▸ **DATASET CONTENT**
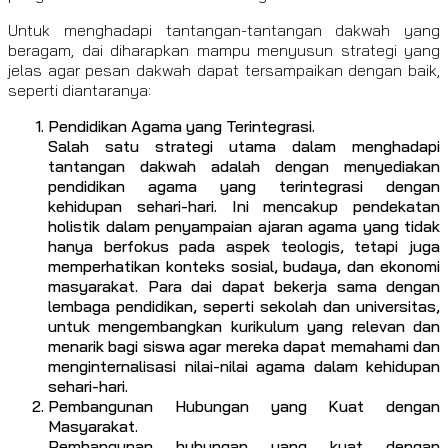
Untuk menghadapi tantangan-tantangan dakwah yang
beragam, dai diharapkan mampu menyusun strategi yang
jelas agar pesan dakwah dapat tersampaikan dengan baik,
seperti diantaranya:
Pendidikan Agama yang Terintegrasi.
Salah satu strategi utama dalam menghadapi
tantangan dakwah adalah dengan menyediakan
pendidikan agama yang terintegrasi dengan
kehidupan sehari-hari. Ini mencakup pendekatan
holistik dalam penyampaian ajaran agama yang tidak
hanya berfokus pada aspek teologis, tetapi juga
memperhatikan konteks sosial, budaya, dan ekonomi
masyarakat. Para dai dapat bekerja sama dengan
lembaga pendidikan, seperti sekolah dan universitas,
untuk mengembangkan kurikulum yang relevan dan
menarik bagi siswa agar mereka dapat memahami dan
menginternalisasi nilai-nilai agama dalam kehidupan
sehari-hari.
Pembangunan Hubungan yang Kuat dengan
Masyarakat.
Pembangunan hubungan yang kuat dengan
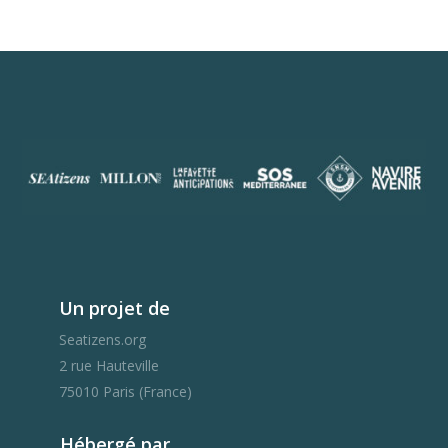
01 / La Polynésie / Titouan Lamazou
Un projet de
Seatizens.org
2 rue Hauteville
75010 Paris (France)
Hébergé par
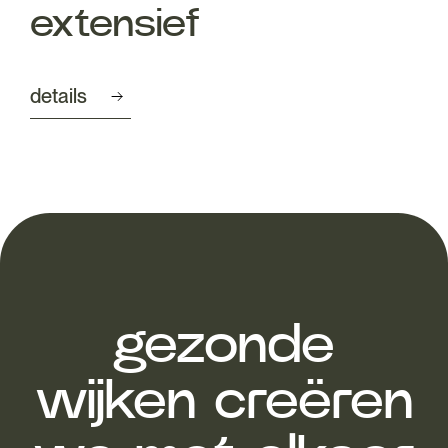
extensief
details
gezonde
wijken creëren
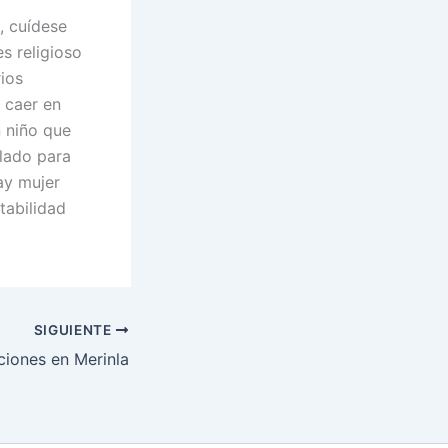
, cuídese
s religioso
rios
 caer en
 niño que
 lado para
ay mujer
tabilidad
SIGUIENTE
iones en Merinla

--

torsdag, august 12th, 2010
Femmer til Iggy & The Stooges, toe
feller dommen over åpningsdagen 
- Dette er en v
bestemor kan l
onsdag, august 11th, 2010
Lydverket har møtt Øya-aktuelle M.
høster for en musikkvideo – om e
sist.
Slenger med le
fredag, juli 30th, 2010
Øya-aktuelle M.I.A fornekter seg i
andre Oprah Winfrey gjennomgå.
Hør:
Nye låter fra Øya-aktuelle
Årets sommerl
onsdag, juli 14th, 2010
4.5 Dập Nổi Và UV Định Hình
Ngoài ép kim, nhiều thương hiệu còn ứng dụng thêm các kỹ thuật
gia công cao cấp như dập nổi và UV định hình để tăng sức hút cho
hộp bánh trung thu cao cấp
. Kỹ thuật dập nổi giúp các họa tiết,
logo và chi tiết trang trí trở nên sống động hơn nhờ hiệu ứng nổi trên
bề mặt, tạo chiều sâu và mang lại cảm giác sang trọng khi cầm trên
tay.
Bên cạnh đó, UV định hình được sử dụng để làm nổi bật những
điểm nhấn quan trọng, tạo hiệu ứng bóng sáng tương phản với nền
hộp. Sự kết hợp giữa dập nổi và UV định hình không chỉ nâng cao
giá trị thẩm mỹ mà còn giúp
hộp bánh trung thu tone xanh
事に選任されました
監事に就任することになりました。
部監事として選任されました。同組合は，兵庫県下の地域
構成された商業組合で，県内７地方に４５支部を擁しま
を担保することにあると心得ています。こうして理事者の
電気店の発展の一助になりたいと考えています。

---

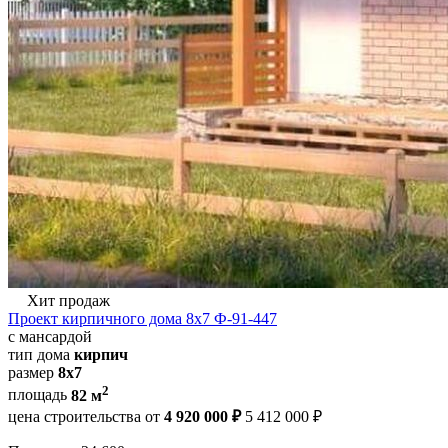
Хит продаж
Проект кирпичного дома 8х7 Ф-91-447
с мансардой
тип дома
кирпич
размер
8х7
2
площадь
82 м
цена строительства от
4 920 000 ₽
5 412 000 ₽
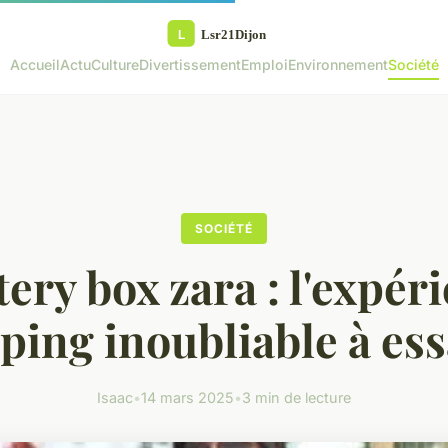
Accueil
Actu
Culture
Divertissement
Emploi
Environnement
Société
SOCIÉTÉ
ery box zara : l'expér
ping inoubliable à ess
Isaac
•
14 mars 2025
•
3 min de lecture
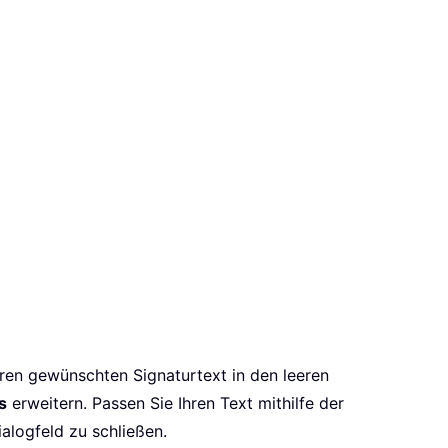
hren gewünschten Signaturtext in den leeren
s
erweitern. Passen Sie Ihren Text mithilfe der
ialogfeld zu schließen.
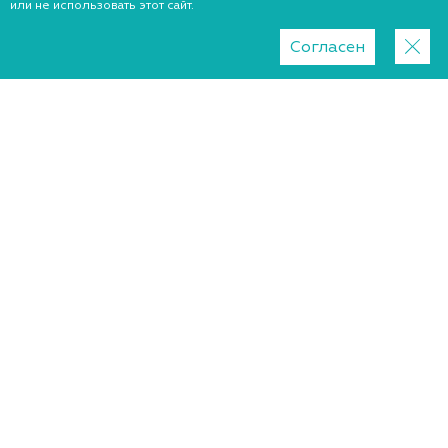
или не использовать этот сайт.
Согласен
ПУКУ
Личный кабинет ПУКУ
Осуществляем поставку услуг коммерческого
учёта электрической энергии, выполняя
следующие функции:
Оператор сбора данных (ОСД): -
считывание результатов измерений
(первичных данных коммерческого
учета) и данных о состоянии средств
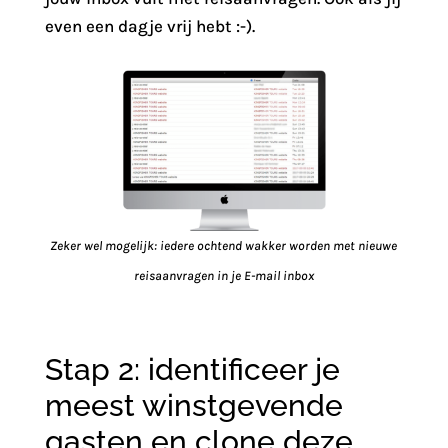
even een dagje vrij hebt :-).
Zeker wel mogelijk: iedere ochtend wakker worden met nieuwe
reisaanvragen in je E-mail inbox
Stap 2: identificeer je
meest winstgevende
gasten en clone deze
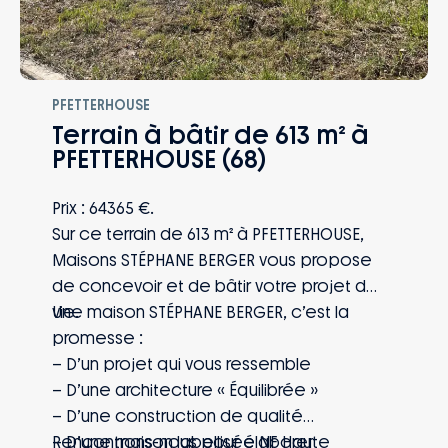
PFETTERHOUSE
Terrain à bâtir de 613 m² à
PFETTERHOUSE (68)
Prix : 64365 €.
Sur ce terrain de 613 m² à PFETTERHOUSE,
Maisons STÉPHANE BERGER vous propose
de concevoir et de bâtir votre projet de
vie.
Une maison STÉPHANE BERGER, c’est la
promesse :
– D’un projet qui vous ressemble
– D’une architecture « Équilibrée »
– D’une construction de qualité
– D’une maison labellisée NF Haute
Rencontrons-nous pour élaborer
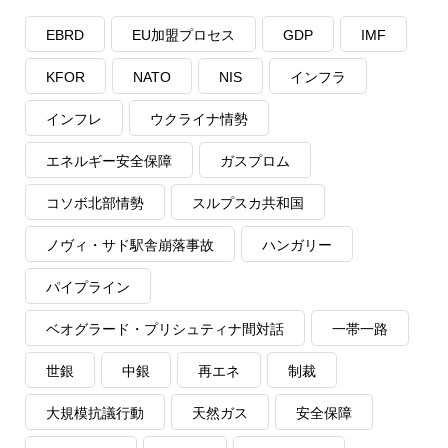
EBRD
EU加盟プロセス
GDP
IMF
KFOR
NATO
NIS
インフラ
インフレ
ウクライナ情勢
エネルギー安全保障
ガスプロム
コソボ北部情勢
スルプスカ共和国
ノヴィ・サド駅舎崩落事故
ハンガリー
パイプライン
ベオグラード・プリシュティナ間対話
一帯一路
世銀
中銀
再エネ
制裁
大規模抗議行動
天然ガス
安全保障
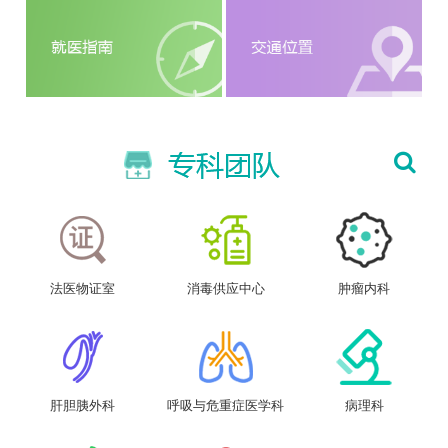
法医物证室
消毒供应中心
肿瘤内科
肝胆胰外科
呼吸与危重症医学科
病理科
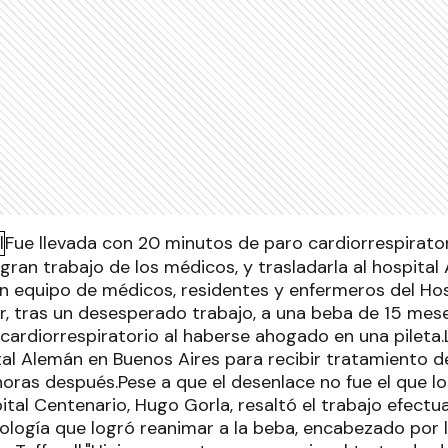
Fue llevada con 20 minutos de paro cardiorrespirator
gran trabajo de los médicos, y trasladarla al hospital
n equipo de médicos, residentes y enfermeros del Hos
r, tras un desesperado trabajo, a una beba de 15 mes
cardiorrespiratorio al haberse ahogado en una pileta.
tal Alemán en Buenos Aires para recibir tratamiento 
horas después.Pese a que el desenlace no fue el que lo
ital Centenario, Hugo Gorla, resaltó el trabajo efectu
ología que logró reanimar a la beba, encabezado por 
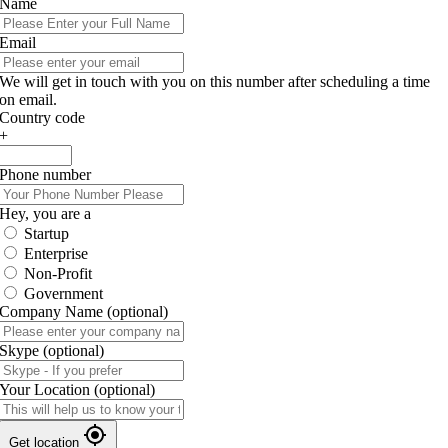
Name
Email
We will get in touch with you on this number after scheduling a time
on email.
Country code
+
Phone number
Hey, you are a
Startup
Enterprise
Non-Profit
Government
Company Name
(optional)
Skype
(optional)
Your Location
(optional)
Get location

▸ **WORK TO BE COMPLETED**
To complete this exercise, transcribe exactly the lines above from the one that holds "5 412 000 ₽" through the one that holds "tal Alemán en". Pictures stay out.

▸ **FINISHED EXERCISE**
5 412 000 ₽
Accueil
Actu
Culture
Divertissement
Emploi
Environnement
Société
SOCIÉTÉ
ery box zara : l'expér
ping inoubliable à ess
Isaac
•
14 mars 2025
•
3 min de lecture
hren gewünschten Signaturtext in den leeren
s
erweitern. Passen Sie Ihren Text mithilfe der
ialogfeld zu schließen.
или не использовать этот сайт.
Согласен
ПУКУ
Личный кабинет ПУКУ
Осуществляем поставку услуг коммерческого
учёта электрической энергии, выполняя
следующие функции:
Оператор сбора данных (ОСД): -
считывание результатов измерений
(первичных данных коммерческого
учета) и данных о состоянии средств
even een dagje vrij hebt :-).
Zeker wel mogelijk: iedere ochtend wakker worden met nieuwe
reisaanvragen in je E-mail inbox
Stap 2: identificeer je
meest winstgevende
gasten en clone deze
PFETTERHOUSE
Terrain à bâtir de 613 m² à
PFETTERHOUSE (68)
Prix : 64365 €.
Sur ce terrain de 613 m² à PFETTERHOUSE,
Maisons STÉPHANE BERGER vous propose
de concevoir et de bâtir votre projet de
vie.
Une maison STÉPHANE BERGER, c’est la
promesse :
– D’un projet qui vous ressemble
– D’une architecture « Équilibrée »
– D’une construction de qualité
– D’une maison labellisée NF Haute
Rencontrons-nous pour élaborer
EBRD
EU加盟プロセス
GDP
IMF
KFOR
NATO
NIS
インフラ
インフレ
ウクライナ情勢
エネルギー安全保障
ガスプロム
コソボ北部情勢
スルプスカ共和国
ノヴィ・サド駅舎崩落事故
ハンガリー
パイプライン
ベオグラード・プリシュティナ間対話
一帯一路
世銀
中銀
再エネ
制裁
大規模抗議行動
天然ガス
安全保障
法医物证室
消毒供应中心
肿瘤内科
肝胆胰外科
呼吸与危重症医学科
病理科
Fue llevada con 20 minutos de paro cardiorrespirator
gran trabajo de los médicos, y trasladarla al hospital
n equipo de médicos, residentes y enfermeros del Hos
r, tras un desesperado trabajo, a una beba de 15 mes
cardiorrespiratorio al haberse ahogado en una pileta.
tal Alemán en Buenos Aires para recibir tratamiento 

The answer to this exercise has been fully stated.